SAP HANA HA SBD STONITH device questions.

We are planning multiple 2 node SLES for SAP 15 SP1 cluster for SAP HANA and SAP NetWeaver ASCS. Below are some details.

  1. 2 data centers about 16 miles apart
  2. SLES for SAP 15 SP1
  3. VMware ESXi 6.7
  4. SAP HANA 2.0
  5. SAP ABAP ASCS
  6. PURE Storage SAN in each datacenter

Since the SBD device needs to be shared, how do I protect this if I have 2 datacenters. The shared disk would be in one or the other datacenter, but not both, or can it?
If we lose the datacenter that is hosting the SBD then we lose it. We are thinking about using Azure to host an iSCSI target device for this, but this means that our on-prem clusters would rely on a SBD STONITH device in the cloud.
Is this a viable solution? I have read the clustering guide from SUSE but I have not seen anywhere this is addressed. Any recommendations, suggestions and documentation would be appreciated.

Bryan

[QUOTE=snopudAdmin;59376]We are planning multiple 2 node SLES for SAP 15 SP1 cluster for SAP HANA and SAP NetWeaver ASCS. Below are some details.

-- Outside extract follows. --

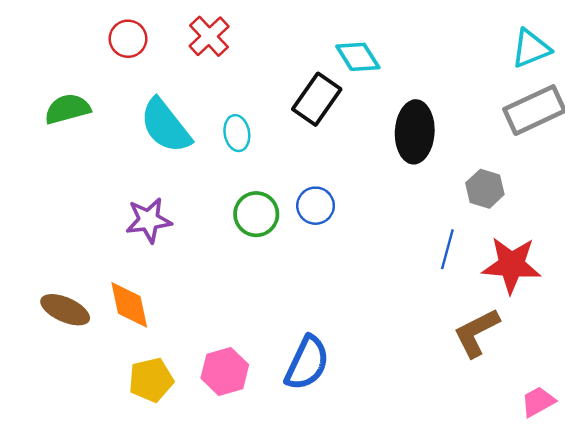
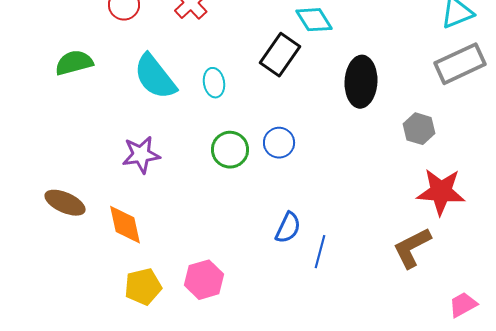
blue line: (447, 249) -> (320, 252), moved
brown ellipse: (65, 310) -> (65, 203), moved
blue semicircle: (307, 363) -> (288, 228), moved, size x0.7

  1. 2 data centers about 16 miles apart
  2. SLES for SAP 15 SP1
  3. VMware ESXi 6.7
  4. SAP HANA 2.0
  5. SAP ABAP ASCS
  6. PURE Storage SAN in each datacenter

Since the SBD device needs to be shared, how do I protect this if I have 2 datacenters. The shared disk would be in one or the other datacenter, but not both, or can it?
If we lose the datacenter that is hosting the SBD then we lose it. We are thinking about using Azure to host an iSCSI target device for this, but this means that our on-prem clusters would rely on a SBD STONITH device in the cloud.
Is this a viable solution? I have read the clustering guide from SUSE but I have not seen anywhere this is addressed. Any recommendations, suggestions and documentation would be appreciated.

Bryan[/QUOTE]

Hi Bryan,
You are not limited to sbd only. The HA stack also supports Vmware-based fencing, so that is also an option.
You also can have the following setup:

  1. SBD from SAN in DC1 - shared to both nodes
  2. SBD from SAN in DC2 - shared to both nodes
  3. SBD from iSCSI server in nearest cloud provider - shared to both nodes

Keep in mind that 2 node clusters are quite vulnerable to split-brain situation. If you don’t have a 3rd location where to bring a VM , SLES15 now supports quorum device (simple daemon that runs on linux and can be shared between clusters) which you can install on a cloud instance. You can use it to establish a quorum of 3 and prevent splitbrain (both DC should have separate connectivity -VPN- to that device).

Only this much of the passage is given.